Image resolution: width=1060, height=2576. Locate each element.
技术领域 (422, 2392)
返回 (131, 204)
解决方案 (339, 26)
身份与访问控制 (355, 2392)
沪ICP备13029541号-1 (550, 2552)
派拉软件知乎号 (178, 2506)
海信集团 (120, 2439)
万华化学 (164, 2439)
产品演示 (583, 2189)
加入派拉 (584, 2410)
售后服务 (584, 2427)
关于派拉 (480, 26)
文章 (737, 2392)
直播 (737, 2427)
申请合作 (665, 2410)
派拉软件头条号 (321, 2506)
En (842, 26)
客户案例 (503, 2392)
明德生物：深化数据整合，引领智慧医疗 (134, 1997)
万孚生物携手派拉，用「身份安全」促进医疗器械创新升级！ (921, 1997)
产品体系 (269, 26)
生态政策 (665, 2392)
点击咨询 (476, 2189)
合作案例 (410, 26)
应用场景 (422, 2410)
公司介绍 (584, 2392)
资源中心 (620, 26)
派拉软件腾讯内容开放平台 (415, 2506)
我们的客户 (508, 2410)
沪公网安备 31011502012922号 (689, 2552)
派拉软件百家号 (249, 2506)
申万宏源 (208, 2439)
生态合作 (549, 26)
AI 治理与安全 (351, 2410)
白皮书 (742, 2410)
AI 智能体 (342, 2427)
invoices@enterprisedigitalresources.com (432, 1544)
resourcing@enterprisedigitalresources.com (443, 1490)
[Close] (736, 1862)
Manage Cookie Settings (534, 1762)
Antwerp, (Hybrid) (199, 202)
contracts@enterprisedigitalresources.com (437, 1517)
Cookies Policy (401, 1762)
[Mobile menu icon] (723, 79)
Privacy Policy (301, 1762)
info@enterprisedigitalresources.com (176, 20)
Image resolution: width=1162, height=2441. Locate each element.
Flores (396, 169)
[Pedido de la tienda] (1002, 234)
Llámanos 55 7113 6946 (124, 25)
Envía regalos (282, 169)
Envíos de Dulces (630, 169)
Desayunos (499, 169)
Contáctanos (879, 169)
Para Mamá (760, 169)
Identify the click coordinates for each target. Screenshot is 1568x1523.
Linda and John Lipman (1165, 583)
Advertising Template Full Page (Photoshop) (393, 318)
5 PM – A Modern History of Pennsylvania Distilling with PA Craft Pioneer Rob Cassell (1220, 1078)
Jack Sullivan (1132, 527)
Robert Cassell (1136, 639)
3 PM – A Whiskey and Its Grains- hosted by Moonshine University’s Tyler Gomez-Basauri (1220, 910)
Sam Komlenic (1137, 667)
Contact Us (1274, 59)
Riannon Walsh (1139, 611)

__What is being asked__
Restate every entry exactly. Leave nothing out.

__Result__
Image resolution: width=1060, height=2576. Locate each element.
技术领域 (422, 2392)
返回 (131, 204)
解决方案 (339, 26)
身份与访问控制 (355, 2392)
沪ICP备13029541号-1 (550, 2552)
派拉软件知乎号 (178, 2506)
海信集团 (120, 2439)
万华化学 (164, 2439)
产品演示 (583, 2189)
加入派拉 (584, 2410)
售后服务 (584, 2427)
关于派拉 (480, 26)
文章 (737, 2392)
直播 (737, 2427)
申请合作 (665, 2410)
派拉软件头条号 (321, 2506)
En (842, 26)
客户案例 (503, 2392)
明德生物：深化数据整合，引领智慧医疗 (134, 1997)
万孚生物携手派拉，用「身份安全」促进医疗器械创新升级！ (921, 1997)
产品体系 (269, 26)
生态政策 (665, 2392)
点击咨询 (476, 2189)
合作案例 (410, 26)
应用场景 (422, 2410)
公司介绍 (584, 2392)
资源中心 (620, 26)
派拉软件腾讯内容开放平台 (415, 2506)
我们的客户 (508, 2410)
沪公网安备 31011502012922号 (689, 2552)
派拉软件百家号 (249, 2506)
申万宏源 (208, 2439)
生态合作 (549, 26)
AI 治理与安全 (351, 2410)
白皮书 (742, 2410)
AI 智能体 (342, 2427)
invoices@enterprisedigitalresources.com (432, 1544)
resourcing@enterprisedigitalresources.com (443, 1490)
[Close] (736, 1862)
Manage Cookie Settings (534, 1762)
Antwerp, (Hybrid) (199, 202)
contracts@enterprisedigitalresources.com (437, 1517)
Cookies Policy (401, 1762)
[Mobile menu icon] (723, 79)
Privacy Policy (301, 1762)
info@enterprisedigitalresources.com (176, 20)
Image resolution: width=1162, height=2441. Locate each element.
Flores (396, 169)
[Pedido de la tienda] (1002, 234)
Llámanos 55 7113 6946 (124, 25)
Envía regalos (282, 169)
Envíos de Dulces (630, 169)
Desayunos (499, 169)
Contáctanos (879, 169)
Para Mamá (760, 169)
Identify the click coordinates for each target. Screenshot is 1568x1523.
Linda and John Lipman (1165, 583)
Advertising Template Full Page (Photoshop) (393, 318)
5 PM – A Modern History of Pennsylvania Distilling with PA Craft Pioneer Rob Cassell (1220, 1078)
Jack Sullivan (1132, 527)
Robert Cassell (1136, 639)
3 PM – A Whiskey and Its Grains- hosted by Moonshine University’s Tyler Gomez-Basauri (1220, 910)
Sam Komlenic (1137, 667)
Contact Us (1274, 59)
Riannon Walsh (1139, 611)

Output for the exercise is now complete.